Windows Server Backup is available in all editions of Windows Server 2008 (both 32-bit and 64-bit versions). However, the Windows Server Backup snap-in is not available for the Server Core installation option of Windows Server 2008. To run backups for computers with a Server Core installation, you need to either use the command line or manage backups remotely from another computer. In addition, Windows PowerShell is not available for the Server Core installation option, so the Windows PowerShell cmdlets for Windows Server Backup are also not available on this type of installation.

Windows Server Backup supports external and internal hard disks, optical media drives, and removable media drives. You can no longer back up to tape—however, support of tape storage drivers is still included in Windows Server 2008. To perform a scheduled backup, as a best practice, use an external hard disk that supports either USB 2.0 or IEEE 1394.

Additional references for Windows Server Backup

For more information about Windows Server Backup, see the following resources on the Microsoft Web site:

Windows Recovery Environment overview

Windows Recovery Environment in Windows Server 2008 is a partial version of the operating system and a set of tools that you can use to perform operating system or full server recoveries (along with a backup that you created earlier using Windows Server Backup).

What is Windows Recovery Environment?

You can access the Windows Recovery Environment on the Windows Setup disc or, on some computers, on a recovery partition.

You can also install Windows Recovery Environment locally on your server if you want to configure your servers to fail over to the Windows Recovery Environment if they fail to boot. (For instructions, see http://go.microsoft.com/fwlink/?LinkId=94458.)

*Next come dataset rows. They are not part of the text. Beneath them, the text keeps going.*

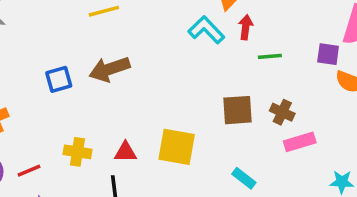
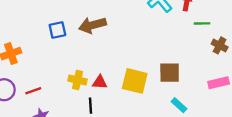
brown square: (238, 110) -> (170, 73), moved
brown cross: (282, 112) -> (220, 45), moved
yellow cross: (77, 152) -> (78, 80), moved

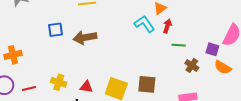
blue square: (57, 30) -> (56, 30), moved
yellow cross: (78, 80) -> (59, 82), moved

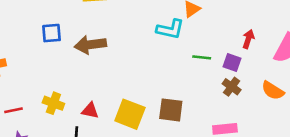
cyan L-shape: (144, 24) -> (170, 29), turned 135
red arrow: (167, 26) -> (248, 39), moved
green line: (179, 45) -> (202, 57), moved
purple square: (212, 49) -> (232, 63), moved

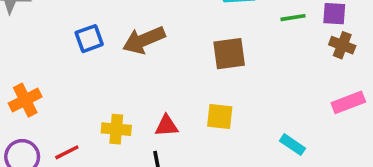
brown square: (171, 110) -> (229, 54), moved
yellow square: (130, 114) -> (220, 117), size x0.7

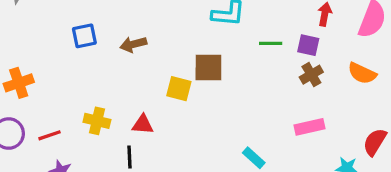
brown arrow: (144, 40) -> (133, 44), size x0.7
brown cross: (342, 45) -> (311, 75), turned 30
yellow square: (220, 117) -> (179, 89), moved

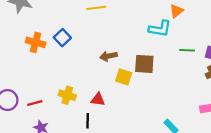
blue square: (84, 36) -> (62, 38), turned -35
brown arrow: (133, 44) -> (108, 56), moved
orange cross: (19, 83) -> (36, 42), moved, turned 30

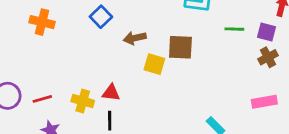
blue square: (62, 38) -> (101, 17), moved
yellow cross: (67, 95) -> (83, 101), moved
red triangle: (98, 99) -> (111, 93), moved

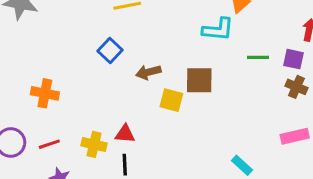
orange cross: (42, 22) -> (45, 93), moved
brown cross: (268, 57) -> (296, 87), turned -36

Features in Windows Recovery Environment

The tools in Windows Recovery Environment include:

  • Windows Complete PC Restore. You can use this tool and a backup that you created earlier with Windows Server Backup to restore your operating system or full server.

  • Windows Memory Diagnostic Tool. You can use this tool (which is a memory diagnostic schedule) to check your computer's RAM. Doing this requires a restart. In addition, this tool requires a valid Windows Server 2008 (or Microsoft Windows Vista) installation to function.

  • Command Prompt. This opens a command prompt window with Administrator privileges that provides full access to your file system and volumes. In addition, certain Wbadmin commands are only available from this command window. For information about the Wbadmin command, see the Command Reference (http://go.microsoft.com/fwlink/?LinkId=93131).

You can access the recovery and troubleshooting tools in Windows Recovery Environment through the System Recovery Options dialog box in the Install Windows Wizard.

Hardware and software considerations for Windows Recovery Environment

Windows Recovery Environment is available in all editions of Windows Server 2008 (both 32-bit and 64-bit versions). However, the processor architecture for a given instance of Windows Recovery Environment and the computer whose system you are trying to restore must match. For example, Windows Recovery Environment for an x86-based version of the operating system only works on an x86-based computer.

In addition, your hardware manufacturer may have installed Windows Recovery Environment on a partition on your server. However, if not, you will need a Windows Server 2008 Setup disc to access Windows Recovery Environment.